#### Exercise requirements
The records follow. Transcribe only the lines from the line containing "Mögest du in" through the end, both ends included, and leave out the pictures.

#### Extracted entries
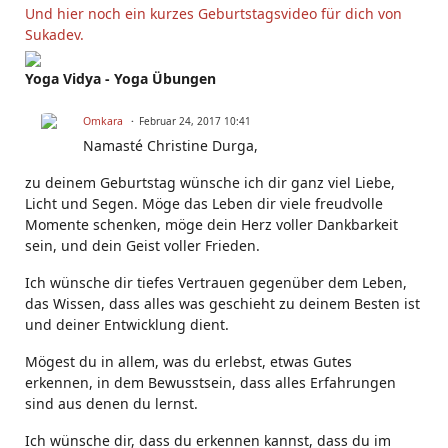
Und hier noch ein kurzes Geburtstagsvideo für dich von
Sukadev.
Yoga Vidya - Yoga Übungen
Omkara
Februar 24, 2017 10:41
Namasté Christine Durga,
zu deinem Geburtstag wünsche ich dir ganz viel Liebe,
Licht und Segen. Möge das Leben dir viele freudvolle
Momente schenken, möge dein Herz voller Dankbarkeit
sein, und dein Geist voller Frieden.
Ich wünsche dir tiefes Vertrauen gegenüber dem Leben,
das Wissen, dass alles was geschieht zu deinem Besten ist
und deiner Entwicklung dient.
Mögest du in allem, was du erlebst, etwas Gutes
erkennen, in dem Bewusstsein, dass alles Erfahrungen
sind aus denen du lernst.
Ich wünsche dir, dass du erkennen kannst, dass du im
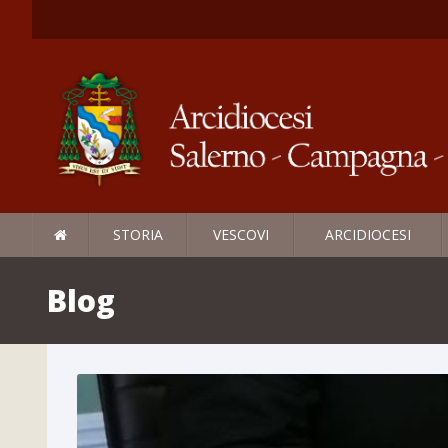
STORIA
VESCOVI
ARCIDIOCESI
Blog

#### Problem solution
Mögest du in allem, was du erlebst, etwas Gutes
erkennen, in dem Bewusstsein, dass alles Erfahrungen
sind aus denen du lernst.
Ich wünsche dir, dass du erkennen kannst, dass du im
STORIA
VESCOVI
ARCIDIOCESI
Blog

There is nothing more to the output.